▶ [What the task requires] The required output is the exact run of lines in the listing below from the line holding "신청서 등 ※ 신청양식 파일 첨부 참조" through the line holding "[ AM1147-01028N ]", with no pictures.

# # # # #

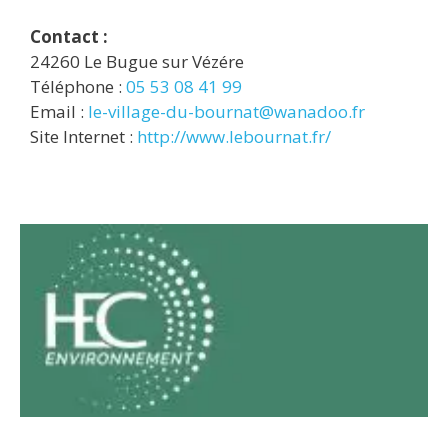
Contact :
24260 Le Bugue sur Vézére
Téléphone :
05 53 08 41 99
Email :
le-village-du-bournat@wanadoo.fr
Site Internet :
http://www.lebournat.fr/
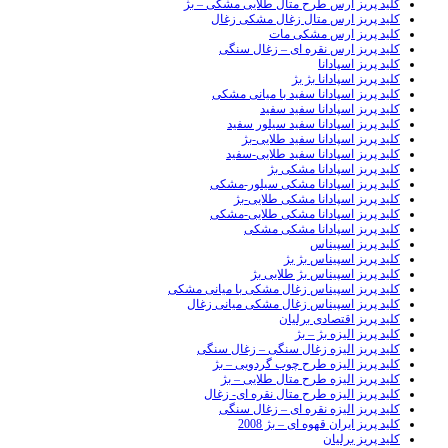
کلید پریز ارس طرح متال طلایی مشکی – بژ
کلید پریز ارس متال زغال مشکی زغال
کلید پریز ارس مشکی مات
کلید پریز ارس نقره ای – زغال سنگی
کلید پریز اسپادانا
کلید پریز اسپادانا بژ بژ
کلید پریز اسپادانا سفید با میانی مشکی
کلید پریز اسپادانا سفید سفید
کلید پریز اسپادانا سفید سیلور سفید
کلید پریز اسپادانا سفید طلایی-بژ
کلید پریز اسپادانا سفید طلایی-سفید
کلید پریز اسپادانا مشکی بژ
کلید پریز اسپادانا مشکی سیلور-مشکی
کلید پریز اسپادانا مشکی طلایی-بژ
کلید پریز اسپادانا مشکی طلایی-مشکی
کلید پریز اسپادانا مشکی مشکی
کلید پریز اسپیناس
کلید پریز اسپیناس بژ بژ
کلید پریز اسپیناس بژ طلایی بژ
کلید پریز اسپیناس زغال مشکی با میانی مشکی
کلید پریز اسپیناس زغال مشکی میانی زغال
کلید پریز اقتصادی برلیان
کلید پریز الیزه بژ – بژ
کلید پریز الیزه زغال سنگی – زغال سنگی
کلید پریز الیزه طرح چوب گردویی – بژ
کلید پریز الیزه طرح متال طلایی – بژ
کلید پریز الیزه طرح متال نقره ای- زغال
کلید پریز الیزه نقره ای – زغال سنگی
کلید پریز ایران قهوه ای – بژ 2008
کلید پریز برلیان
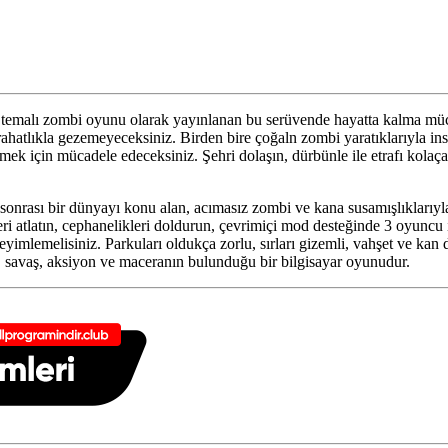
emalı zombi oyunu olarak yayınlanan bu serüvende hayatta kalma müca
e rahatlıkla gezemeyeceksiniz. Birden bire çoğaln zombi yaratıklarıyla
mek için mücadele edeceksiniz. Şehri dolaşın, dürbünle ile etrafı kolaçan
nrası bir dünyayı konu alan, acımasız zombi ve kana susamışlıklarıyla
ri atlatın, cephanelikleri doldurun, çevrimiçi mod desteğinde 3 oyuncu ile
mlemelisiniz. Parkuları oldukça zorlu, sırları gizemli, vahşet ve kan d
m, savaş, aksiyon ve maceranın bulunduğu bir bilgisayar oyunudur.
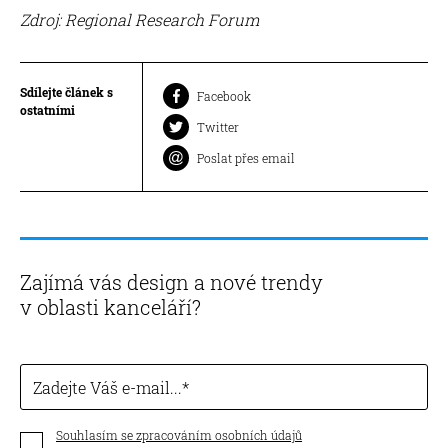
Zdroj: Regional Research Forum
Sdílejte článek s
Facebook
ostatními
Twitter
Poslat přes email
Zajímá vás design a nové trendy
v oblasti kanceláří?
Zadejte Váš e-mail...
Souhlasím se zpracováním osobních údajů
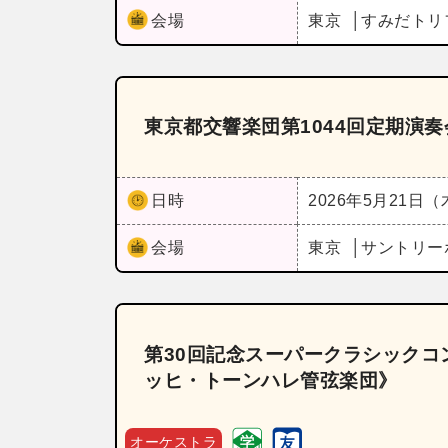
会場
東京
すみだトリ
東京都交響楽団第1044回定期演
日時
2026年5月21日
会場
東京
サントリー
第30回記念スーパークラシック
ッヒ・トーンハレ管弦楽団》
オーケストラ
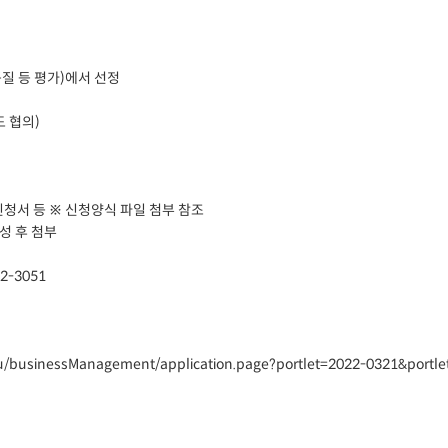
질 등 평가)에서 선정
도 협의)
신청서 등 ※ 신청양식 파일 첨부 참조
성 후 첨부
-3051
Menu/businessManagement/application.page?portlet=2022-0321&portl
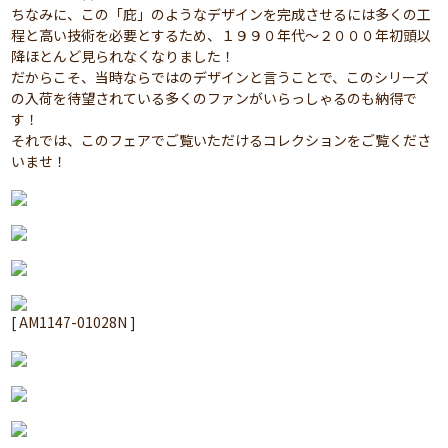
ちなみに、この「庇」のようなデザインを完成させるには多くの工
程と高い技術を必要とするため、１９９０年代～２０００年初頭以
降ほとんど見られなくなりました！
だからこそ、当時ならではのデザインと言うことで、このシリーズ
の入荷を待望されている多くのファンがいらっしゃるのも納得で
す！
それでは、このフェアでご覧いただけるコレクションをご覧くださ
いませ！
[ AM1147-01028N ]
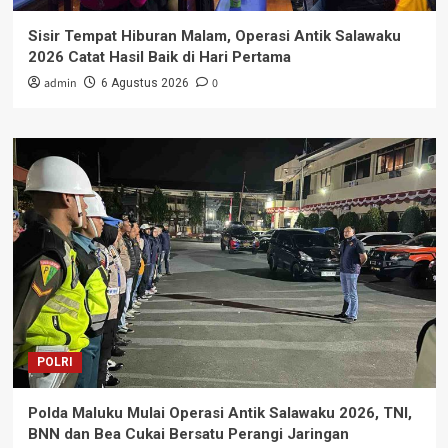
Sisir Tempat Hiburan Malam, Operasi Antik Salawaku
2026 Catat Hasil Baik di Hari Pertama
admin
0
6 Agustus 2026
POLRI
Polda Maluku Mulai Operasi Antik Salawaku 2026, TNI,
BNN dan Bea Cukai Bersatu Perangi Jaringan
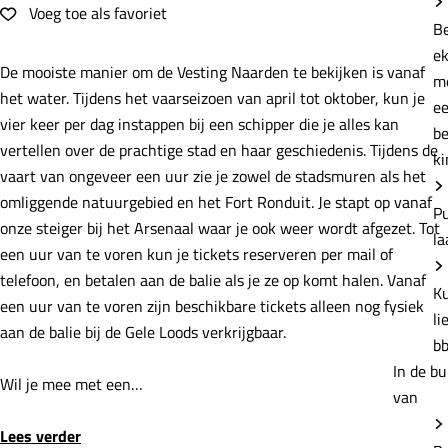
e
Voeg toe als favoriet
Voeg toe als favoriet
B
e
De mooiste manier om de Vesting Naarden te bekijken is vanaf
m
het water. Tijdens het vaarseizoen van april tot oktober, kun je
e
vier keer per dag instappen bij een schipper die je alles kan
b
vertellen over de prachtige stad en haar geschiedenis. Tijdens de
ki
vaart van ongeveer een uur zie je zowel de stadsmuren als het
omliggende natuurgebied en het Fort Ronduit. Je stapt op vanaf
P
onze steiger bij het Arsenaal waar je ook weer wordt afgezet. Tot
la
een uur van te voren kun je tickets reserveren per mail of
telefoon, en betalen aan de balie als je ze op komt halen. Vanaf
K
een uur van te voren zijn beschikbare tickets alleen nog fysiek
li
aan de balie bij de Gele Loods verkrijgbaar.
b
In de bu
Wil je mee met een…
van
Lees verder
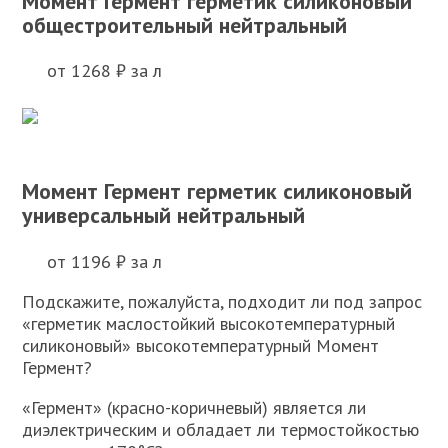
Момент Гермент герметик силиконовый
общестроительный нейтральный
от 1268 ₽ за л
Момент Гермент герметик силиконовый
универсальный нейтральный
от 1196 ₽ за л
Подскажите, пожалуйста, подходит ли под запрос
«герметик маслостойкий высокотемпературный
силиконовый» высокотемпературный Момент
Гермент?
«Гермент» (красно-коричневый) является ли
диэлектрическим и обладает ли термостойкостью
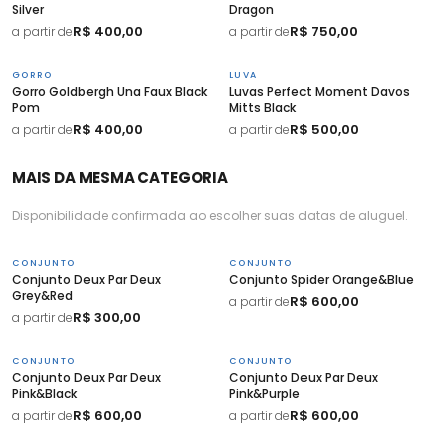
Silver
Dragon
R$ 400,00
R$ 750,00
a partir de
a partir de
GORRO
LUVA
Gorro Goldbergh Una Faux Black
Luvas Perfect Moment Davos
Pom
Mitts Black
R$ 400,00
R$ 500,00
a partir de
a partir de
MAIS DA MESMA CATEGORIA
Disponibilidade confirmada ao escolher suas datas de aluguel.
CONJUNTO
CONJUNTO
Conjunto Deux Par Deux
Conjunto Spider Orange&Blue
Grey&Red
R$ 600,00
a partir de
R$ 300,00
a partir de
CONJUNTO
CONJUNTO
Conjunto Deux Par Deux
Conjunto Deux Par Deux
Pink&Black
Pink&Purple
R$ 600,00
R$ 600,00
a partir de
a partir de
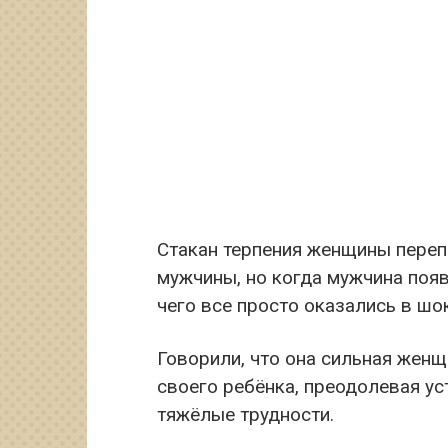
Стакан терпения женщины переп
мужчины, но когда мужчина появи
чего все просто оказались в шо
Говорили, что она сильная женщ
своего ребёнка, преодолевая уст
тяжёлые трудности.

# # # # #

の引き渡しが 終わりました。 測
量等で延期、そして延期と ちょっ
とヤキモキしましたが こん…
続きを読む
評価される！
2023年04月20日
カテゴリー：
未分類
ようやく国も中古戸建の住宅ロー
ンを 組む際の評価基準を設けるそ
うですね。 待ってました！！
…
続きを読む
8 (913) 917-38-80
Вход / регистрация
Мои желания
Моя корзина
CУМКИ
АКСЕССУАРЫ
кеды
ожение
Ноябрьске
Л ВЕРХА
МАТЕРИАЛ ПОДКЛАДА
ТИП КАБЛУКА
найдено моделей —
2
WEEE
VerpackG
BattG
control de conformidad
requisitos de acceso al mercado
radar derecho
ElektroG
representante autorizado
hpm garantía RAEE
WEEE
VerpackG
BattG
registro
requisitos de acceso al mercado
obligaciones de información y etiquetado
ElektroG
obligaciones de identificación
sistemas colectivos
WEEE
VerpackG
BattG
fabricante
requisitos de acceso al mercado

# # # # #

▶ [Output]
신청서 등 ※ 신청양식 파일 첨부 참조
성 후 첨부
-3051
Menu/businessManagement/application.page?portlet=2022-0321&portl
ちなみに、この「庇」のようなデザインを完成させるには多くの工
程と高い技術を必要とするため、１９９０年代～２０００年初頭以
降ほとんど見られなくなりました！
だからこそ、当時ならではのデザインと言うことで、このシリーズ
の入荷を待望されている多くのファンがいらっしゃるのも納得で
す！
それでは、このフェアでご覧いただけるコレクションをご覧くださ
いませ！
[ AM1147-01028N ]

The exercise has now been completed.